------ Dataset records
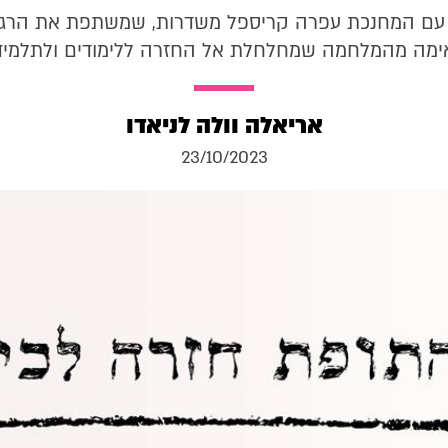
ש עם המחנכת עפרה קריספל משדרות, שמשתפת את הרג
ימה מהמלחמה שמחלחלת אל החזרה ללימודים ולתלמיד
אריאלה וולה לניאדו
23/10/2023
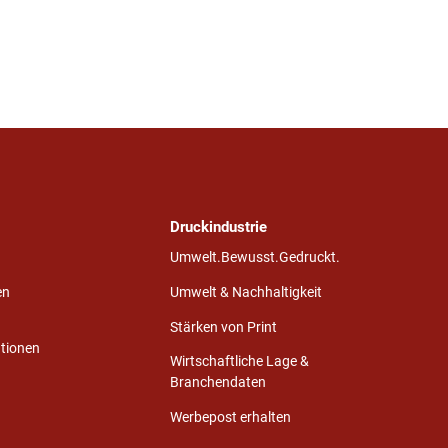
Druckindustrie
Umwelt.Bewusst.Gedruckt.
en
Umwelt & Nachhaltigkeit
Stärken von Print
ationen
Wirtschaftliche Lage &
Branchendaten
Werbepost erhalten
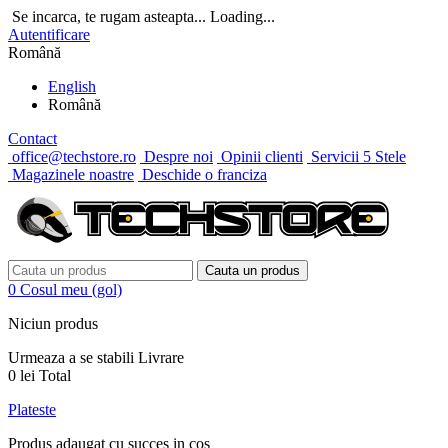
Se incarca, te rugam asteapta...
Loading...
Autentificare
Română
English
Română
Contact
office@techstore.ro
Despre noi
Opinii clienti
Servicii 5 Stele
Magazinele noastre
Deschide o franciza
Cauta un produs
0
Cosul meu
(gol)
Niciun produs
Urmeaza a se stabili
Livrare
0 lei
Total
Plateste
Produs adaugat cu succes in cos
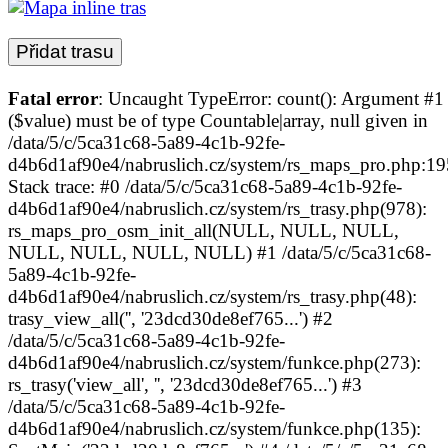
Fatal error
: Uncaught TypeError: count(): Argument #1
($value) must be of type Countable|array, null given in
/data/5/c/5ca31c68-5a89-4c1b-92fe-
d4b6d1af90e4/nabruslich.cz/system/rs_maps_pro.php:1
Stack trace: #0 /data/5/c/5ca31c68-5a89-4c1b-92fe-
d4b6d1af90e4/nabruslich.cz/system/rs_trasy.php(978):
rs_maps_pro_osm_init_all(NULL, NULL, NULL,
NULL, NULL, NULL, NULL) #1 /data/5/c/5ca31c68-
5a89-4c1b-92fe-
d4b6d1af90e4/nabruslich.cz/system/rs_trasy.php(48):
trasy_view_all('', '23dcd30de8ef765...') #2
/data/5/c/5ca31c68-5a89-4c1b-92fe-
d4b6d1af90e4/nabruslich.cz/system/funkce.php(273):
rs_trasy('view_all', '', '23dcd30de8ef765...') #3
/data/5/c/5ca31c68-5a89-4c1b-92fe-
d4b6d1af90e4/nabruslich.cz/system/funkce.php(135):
------------
------ Dataset records
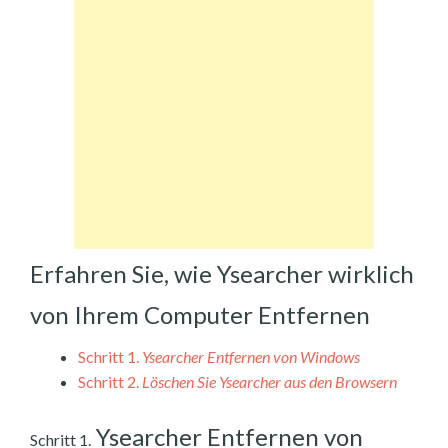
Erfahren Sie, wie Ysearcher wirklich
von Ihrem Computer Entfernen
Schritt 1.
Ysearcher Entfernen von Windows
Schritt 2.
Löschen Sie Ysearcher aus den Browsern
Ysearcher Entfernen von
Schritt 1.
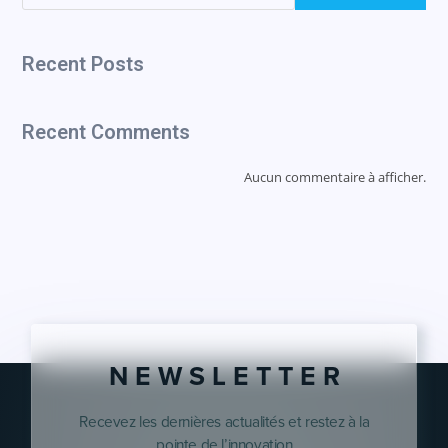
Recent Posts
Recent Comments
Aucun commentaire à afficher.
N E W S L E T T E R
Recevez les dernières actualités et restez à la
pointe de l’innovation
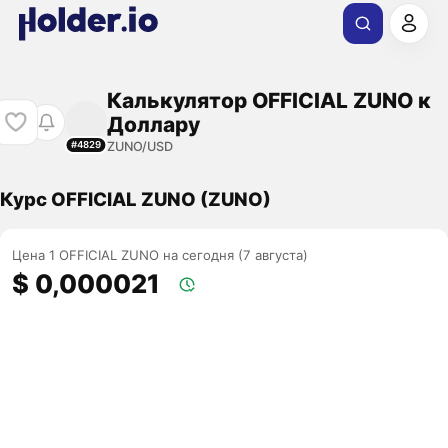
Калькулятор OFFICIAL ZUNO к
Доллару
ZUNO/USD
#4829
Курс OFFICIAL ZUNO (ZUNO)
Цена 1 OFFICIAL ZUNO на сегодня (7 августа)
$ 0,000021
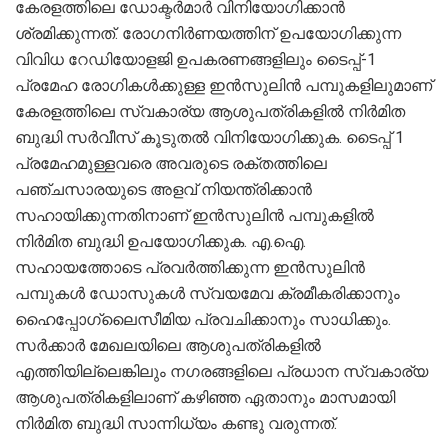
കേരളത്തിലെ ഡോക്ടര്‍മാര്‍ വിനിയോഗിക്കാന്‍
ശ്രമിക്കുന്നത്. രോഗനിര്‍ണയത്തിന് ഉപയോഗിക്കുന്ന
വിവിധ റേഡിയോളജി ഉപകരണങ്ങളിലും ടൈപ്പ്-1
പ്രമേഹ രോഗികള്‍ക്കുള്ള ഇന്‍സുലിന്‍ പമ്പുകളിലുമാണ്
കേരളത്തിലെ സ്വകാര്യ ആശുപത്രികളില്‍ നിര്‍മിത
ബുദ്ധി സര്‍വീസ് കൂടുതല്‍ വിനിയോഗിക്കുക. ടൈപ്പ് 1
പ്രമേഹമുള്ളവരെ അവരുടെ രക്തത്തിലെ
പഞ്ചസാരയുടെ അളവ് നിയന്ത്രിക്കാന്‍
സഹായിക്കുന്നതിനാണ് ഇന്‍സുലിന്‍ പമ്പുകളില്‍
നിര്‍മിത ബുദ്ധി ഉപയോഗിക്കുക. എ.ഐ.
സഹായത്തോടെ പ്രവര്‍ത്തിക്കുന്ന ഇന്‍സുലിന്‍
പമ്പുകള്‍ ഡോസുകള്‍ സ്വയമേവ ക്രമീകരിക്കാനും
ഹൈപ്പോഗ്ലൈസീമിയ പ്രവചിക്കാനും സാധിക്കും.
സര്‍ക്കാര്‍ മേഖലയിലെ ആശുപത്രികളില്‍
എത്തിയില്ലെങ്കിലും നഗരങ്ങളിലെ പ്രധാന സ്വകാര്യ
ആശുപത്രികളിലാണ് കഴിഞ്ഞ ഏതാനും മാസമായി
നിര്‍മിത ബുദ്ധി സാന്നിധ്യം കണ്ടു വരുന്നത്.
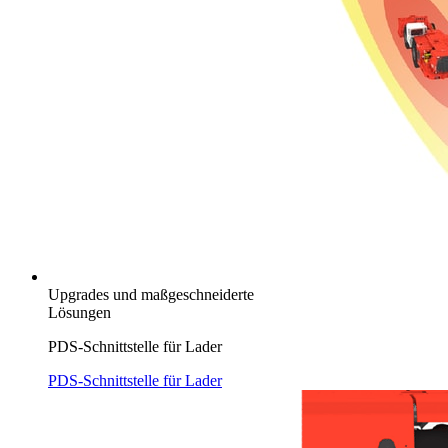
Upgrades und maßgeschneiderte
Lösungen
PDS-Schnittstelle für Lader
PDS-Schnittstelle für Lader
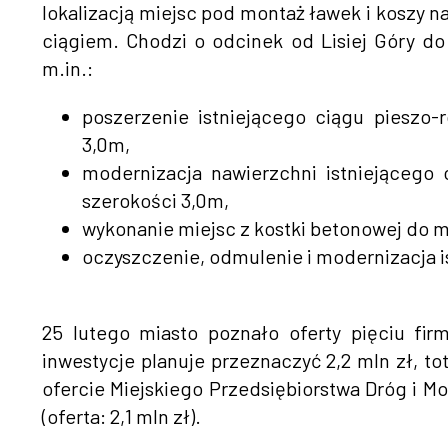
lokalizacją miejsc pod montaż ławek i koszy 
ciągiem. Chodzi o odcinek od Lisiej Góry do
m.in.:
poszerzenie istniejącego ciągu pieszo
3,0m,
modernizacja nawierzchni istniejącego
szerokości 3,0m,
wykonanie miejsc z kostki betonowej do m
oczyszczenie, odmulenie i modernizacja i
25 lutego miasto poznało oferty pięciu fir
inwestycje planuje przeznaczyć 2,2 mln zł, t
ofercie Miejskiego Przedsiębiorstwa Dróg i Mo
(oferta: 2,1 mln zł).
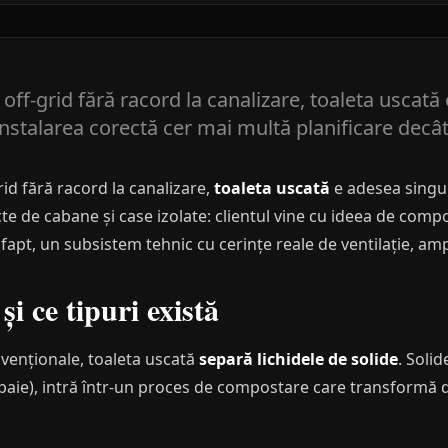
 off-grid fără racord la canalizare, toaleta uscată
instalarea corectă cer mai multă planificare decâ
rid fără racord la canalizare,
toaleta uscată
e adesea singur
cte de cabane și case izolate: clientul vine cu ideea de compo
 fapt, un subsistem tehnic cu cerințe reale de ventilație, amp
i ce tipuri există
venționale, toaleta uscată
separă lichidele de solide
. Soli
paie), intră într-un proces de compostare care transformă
------------
# Exercise goal
In the records above, find the line with "ഹൈപ്പോഗ്ലൈസീമിയ പ്രവചിക്കാനും സാധിക്കും.". Print exactly from there through the line with "fapt, un subsistem", minus the pictures.

# The answer
ഹൈപ്പോഗ്ലൈസീമിയ പ്രവചിക്കാനും സാധിക്കും.
സര്‍ക്കാര്‍ മേഖലയിലെ ആശുപത്രികളില്‍
എത്തിയില്ലെങ്കിലും നഗരങ്ങളിലെ പ്രധാന സ്വകാര്യ
ആശുപത്രികളിലാണ് കഴിഞ്ഞ ഏതാനും മാസമായി
നിര്‍മിത ബുദ്ധി സാന്നിധ്യം കണ്ടു വരുന്നത്.
Upgrades und maßgeschneiderte
Lösungen
PDS-Schnittstelle für Lader
PDS-Schnittstelle für Lader
lokalizacją miejsc pod montaż ławek i koszy 
ciągiem. Chodzi o odcinek od Lisiej Góry do
m.in.:
poszerzenie istniejącego ciągu pieszo
3,0m,
modernizacja nawierzchni istniejącego
szerokości 3,0m,
wykonanie miejsc z kostki betonowej do m
oczyszczenie, odmulenie i modernizacja i
25 lutego miasto poznało oferty pięciu fir
inwestycje planuje przeznaczyć 2,2 mln zł, t
ofercie Miejskiego Przedsiębiorstwa Dróg i Mo
(oferta: 2,1 mln zł).
 off-grid fără racord la canalizare, toaleta uscată
instalarea corectă cer mai multă planificare decâ
rid fără racord la canalizare,
toaleta uscată
e adesea singur
cte de cabane și case izolate: clientul vine cu ideea de compo
 fapt, un subsistem tehnic cu cerințe reale de ventilație, amp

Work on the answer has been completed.